§ BRIEF
Go over the records and copy every line with the string "Mexico".

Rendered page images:
*** Begin section ***
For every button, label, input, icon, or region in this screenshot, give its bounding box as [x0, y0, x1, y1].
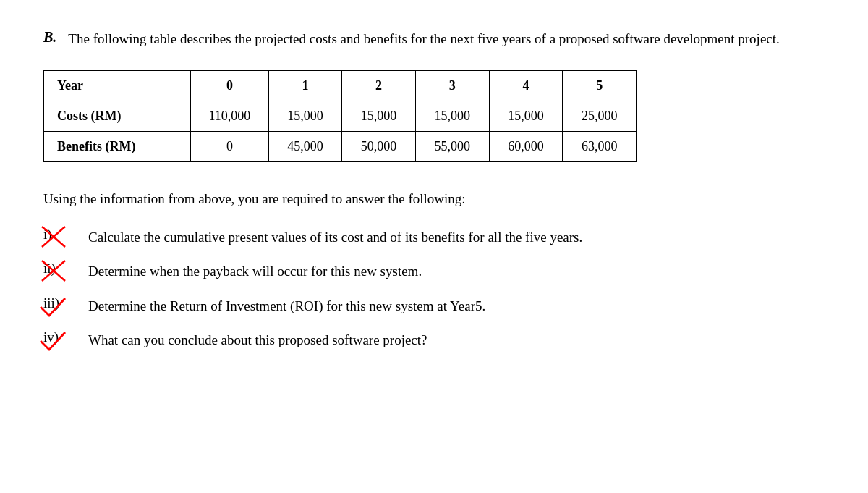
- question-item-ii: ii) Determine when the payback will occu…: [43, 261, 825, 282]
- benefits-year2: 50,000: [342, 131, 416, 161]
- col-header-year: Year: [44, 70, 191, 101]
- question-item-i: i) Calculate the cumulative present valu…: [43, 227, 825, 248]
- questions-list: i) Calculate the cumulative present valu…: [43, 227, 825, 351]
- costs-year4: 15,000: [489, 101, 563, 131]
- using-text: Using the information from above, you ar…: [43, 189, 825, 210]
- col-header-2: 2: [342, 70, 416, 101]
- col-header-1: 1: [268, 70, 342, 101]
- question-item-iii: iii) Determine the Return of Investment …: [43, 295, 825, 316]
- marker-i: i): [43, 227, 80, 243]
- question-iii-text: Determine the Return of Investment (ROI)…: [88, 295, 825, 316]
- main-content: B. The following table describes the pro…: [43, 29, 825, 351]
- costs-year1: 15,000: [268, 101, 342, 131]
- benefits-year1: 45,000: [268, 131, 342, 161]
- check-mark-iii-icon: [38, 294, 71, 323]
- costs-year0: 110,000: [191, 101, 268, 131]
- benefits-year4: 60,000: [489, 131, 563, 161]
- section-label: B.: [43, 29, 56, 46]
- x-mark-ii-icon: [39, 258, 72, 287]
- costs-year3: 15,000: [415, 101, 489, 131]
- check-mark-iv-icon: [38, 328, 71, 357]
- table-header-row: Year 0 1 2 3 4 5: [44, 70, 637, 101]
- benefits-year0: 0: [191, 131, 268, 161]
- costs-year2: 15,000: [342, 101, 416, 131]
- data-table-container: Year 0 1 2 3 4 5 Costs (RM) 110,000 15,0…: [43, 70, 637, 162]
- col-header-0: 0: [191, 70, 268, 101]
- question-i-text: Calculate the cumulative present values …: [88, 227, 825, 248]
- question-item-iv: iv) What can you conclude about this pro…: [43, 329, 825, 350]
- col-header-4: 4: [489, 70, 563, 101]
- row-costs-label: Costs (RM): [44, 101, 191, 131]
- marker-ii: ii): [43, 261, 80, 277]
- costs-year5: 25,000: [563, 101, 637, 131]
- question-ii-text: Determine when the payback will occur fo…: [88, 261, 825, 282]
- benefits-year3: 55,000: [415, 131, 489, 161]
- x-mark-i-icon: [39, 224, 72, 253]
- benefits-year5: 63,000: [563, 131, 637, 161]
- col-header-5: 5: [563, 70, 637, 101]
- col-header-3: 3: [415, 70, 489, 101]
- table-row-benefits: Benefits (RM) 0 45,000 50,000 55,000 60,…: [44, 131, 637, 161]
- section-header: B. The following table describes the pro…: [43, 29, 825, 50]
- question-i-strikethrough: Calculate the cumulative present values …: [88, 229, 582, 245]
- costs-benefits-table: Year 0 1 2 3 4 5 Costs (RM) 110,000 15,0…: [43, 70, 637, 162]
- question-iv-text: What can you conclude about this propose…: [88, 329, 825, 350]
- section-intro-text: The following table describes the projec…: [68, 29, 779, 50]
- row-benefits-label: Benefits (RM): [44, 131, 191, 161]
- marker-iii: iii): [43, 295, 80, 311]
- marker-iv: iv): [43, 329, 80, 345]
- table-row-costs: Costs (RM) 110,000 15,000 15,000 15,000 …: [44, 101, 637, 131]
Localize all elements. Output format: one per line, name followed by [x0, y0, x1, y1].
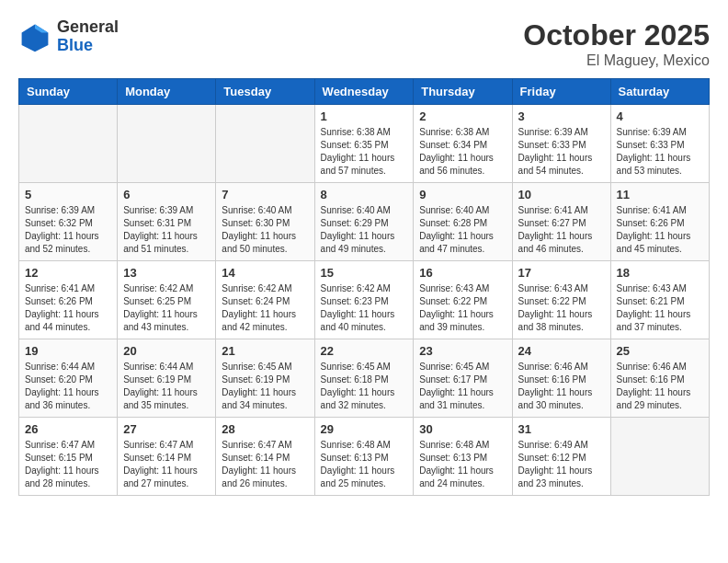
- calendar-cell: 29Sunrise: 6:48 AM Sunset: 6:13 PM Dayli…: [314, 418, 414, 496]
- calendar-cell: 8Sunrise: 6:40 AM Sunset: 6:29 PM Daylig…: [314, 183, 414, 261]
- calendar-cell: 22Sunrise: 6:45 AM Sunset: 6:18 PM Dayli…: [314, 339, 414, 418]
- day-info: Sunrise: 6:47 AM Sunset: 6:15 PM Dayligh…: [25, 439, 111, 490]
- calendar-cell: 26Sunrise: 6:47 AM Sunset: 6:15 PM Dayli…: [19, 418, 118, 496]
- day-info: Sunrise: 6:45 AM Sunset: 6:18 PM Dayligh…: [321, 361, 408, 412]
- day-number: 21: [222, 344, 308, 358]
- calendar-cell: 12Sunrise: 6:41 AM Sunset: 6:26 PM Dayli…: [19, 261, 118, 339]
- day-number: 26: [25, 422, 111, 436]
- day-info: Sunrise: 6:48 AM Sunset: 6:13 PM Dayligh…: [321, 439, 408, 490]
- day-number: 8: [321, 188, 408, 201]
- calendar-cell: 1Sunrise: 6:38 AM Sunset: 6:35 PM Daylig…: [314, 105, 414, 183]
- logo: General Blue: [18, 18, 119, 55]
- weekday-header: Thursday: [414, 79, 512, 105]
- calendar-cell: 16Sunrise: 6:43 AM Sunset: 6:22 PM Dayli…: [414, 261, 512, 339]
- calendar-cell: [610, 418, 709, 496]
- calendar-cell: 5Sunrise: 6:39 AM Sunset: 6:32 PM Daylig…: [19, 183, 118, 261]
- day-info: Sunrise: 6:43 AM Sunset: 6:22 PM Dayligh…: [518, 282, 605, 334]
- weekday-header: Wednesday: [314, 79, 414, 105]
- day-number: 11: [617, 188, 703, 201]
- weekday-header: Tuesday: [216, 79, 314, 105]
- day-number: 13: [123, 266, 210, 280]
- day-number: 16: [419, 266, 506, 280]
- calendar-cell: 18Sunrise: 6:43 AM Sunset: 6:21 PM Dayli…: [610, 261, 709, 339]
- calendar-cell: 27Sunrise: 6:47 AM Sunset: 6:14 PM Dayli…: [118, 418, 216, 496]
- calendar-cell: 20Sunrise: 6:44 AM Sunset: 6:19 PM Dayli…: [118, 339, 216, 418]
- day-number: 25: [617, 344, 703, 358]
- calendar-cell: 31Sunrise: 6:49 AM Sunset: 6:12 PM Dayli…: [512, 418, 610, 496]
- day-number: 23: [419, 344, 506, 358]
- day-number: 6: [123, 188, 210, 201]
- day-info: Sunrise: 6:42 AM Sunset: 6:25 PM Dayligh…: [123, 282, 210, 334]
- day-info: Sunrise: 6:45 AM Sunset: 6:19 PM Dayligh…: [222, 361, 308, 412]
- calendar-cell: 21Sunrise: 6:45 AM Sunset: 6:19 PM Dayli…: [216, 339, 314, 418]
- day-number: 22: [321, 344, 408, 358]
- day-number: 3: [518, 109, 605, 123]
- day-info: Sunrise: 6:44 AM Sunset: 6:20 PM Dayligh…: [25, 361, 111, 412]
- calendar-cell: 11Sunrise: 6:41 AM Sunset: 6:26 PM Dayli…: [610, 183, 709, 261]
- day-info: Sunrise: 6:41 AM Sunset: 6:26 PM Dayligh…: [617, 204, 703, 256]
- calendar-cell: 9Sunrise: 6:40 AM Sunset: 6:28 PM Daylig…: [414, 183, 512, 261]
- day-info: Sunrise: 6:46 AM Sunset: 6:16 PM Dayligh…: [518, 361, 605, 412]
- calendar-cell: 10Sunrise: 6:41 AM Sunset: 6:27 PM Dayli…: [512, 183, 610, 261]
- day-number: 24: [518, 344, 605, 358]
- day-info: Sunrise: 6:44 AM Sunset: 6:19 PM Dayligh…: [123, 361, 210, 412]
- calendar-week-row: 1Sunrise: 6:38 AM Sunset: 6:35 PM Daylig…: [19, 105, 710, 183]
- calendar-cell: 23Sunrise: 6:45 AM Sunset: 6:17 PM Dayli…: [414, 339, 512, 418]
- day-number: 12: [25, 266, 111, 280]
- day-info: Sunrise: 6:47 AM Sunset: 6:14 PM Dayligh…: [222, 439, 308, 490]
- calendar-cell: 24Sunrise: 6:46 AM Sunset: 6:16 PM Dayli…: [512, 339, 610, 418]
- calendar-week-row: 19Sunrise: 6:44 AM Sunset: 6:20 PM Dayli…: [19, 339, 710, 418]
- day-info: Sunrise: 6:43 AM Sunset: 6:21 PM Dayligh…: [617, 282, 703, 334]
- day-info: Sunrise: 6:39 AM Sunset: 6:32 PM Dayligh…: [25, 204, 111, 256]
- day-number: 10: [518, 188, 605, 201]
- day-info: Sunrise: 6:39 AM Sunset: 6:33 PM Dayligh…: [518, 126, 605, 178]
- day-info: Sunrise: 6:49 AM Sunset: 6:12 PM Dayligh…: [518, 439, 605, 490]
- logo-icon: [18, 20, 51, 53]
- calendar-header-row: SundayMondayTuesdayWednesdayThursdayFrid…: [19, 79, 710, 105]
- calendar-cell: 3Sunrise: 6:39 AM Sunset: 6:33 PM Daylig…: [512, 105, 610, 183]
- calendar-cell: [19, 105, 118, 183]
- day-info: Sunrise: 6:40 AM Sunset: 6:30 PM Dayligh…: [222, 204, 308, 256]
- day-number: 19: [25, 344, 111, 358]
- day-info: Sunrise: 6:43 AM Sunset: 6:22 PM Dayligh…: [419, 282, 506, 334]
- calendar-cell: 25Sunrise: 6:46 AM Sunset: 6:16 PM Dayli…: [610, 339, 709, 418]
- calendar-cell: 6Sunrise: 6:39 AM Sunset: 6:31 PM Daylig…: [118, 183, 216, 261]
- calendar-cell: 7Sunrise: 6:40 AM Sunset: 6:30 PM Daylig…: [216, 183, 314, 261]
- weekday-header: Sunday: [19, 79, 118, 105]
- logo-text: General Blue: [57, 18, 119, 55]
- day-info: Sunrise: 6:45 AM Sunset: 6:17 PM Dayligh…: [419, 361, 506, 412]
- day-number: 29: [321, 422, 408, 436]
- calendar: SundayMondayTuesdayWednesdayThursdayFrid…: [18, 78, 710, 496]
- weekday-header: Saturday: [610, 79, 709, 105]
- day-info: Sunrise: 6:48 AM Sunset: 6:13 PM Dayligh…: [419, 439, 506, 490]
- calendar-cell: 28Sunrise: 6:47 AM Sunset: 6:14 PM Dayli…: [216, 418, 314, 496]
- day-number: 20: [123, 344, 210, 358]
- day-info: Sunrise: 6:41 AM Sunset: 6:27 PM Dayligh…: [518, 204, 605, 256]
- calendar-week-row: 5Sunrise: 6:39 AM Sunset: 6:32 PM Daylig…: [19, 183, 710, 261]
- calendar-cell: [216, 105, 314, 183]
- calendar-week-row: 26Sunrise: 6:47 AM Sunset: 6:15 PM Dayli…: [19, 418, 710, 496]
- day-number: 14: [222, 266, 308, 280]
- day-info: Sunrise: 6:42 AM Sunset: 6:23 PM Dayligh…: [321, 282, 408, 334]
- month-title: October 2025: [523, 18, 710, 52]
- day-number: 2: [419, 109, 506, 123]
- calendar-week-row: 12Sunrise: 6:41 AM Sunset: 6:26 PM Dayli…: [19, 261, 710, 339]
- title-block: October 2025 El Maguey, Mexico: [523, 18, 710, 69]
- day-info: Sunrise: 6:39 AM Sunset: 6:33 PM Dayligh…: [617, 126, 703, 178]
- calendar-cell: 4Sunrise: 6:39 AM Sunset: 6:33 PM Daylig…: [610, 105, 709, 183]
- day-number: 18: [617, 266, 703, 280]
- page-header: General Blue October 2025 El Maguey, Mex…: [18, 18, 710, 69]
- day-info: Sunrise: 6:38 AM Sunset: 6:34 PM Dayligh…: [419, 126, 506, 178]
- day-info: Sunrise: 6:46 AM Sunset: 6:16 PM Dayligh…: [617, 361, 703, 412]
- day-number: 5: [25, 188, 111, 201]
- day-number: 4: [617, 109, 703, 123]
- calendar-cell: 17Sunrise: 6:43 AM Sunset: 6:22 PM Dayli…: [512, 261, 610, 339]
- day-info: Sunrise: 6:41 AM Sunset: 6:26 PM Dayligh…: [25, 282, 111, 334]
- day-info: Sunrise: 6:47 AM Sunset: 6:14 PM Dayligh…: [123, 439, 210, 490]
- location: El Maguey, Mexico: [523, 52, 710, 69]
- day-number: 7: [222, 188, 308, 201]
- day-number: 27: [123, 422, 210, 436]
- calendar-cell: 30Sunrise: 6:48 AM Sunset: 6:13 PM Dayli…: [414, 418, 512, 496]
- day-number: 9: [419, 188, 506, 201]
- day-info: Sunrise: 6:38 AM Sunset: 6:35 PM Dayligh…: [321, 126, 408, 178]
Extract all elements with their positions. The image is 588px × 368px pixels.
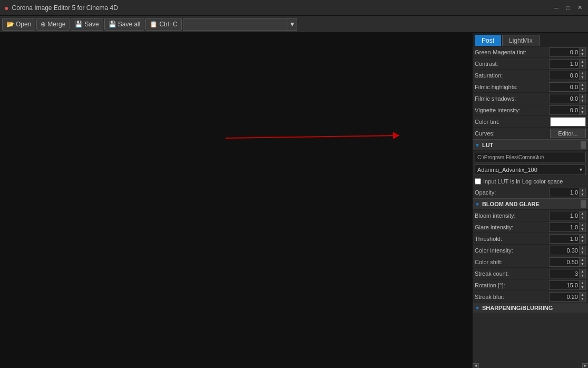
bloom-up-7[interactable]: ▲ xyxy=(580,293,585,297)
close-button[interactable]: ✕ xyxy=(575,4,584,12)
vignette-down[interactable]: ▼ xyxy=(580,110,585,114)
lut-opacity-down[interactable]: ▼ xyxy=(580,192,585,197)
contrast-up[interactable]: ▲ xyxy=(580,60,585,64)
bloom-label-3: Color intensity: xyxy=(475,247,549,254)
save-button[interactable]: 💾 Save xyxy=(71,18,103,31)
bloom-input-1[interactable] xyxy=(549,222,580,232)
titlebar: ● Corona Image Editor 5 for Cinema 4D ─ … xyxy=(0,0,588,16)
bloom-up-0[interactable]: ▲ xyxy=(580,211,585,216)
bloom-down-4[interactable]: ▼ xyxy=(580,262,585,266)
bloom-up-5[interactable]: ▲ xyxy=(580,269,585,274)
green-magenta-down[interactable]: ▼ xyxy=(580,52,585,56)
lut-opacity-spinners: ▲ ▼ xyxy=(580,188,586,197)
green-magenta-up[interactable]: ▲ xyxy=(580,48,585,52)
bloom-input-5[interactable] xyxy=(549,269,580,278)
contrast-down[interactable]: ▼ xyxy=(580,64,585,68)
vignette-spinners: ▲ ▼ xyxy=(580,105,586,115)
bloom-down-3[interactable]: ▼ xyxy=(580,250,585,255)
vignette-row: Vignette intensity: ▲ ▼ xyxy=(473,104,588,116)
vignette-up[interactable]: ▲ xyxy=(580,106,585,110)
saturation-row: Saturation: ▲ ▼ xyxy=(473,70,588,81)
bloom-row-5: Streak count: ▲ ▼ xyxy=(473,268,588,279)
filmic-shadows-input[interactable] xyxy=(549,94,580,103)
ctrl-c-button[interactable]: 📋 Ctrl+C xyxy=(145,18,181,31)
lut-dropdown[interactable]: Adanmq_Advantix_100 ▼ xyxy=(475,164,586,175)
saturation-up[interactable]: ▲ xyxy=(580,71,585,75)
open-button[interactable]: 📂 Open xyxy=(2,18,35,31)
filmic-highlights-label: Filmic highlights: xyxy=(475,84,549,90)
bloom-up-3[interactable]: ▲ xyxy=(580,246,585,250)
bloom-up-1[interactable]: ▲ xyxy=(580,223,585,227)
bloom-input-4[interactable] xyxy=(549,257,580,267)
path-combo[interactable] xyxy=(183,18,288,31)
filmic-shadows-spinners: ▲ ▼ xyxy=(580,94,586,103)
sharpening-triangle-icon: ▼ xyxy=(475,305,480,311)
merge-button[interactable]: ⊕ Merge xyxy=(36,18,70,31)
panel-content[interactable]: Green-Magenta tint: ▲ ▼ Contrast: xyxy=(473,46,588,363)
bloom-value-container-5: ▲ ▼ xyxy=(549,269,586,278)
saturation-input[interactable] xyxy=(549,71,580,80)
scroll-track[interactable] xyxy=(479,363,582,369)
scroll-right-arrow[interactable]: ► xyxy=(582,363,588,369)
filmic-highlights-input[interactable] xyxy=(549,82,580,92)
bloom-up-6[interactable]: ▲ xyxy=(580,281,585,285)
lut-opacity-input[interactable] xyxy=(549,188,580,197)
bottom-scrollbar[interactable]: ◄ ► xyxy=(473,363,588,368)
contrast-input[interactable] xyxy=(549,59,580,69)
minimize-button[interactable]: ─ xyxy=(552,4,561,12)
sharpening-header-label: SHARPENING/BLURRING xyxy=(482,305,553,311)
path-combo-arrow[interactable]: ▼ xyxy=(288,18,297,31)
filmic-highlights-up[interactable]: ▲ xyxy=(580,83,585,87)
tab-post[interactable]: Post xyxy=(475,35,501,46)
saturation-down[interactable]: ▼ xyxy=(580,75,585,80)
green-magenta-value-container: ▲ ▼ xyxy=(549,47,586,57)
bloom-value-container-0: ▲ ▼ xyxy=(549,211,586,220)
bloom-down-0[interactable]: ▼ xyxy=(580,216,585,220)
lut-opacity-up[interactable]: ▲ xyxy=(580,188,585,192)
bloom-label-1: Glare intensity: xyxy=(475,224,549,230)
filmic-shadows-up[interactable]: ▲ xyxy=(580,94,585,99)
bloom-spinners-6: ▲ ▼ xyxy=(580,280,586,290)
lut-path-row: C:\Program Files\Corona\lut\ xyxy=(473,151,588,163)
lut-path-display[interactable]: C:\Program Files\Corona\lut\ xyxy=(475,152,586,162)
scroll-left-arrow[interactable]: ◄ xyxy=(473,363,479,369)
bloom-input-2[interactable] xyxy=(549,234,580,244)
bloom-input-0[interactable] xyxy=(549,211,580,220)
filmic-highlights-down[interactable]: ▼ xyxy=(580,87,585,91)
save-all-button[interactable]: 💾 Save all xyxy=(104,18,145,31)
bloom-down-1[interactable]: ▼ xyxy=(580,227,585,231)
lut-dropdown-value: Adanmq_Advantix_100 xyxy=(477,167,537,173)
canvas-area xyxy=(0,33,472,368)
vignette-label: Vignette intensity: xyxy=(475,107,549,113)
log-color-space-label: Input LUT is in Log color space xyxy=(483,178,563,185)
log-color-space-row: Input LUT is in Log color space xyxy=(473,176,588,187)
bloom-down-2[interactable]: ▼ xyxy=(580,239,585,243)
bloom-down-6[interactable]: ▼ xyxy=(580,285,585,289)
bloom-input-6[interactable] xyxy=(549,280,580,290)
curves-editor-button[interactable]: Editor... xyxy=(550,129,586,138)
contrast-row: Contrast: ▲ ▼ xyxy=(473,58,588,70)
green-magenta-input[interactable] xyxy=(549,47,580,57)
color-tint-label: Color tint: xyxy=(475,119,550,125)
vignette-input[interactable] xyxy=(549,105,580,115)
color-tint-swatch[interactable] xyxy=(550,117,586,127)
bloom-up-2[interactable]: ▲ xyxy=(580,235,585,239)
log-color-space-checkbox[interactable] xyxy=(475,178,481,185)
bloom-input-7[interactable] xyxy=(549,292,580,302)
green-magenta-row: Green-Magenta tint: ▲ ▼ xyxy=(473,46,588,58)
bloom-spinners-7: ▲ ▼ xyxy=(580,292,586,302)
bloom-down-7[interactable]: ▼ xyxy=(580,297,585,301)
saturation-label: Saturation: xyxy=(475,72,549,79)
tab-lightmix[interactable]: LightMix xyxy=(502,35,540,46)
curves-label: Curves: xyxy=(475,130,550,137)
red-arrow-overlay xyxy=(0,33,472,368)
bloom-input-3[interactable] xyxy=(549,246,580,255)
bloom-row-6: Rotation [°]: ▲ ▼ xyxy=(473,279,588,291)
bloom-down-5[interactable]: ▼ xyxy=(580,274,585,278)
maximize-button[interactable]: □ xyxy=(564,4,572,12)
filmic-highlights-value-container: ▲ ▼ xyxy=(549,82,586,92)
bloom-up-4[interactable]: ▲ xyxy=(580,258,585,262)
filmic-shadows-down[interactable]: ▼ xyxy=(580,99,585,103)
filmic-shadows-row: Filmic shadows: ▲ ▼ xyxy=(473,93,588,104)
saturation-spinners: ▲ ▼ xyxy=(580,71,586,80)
*** End section ***
§ TASK RESPONSE
- title-block: October 2025 El Maguey, Mexico: [523, 18, 710, 69]
- location: El Maguey, Mexico: [523, 52, 710, 69]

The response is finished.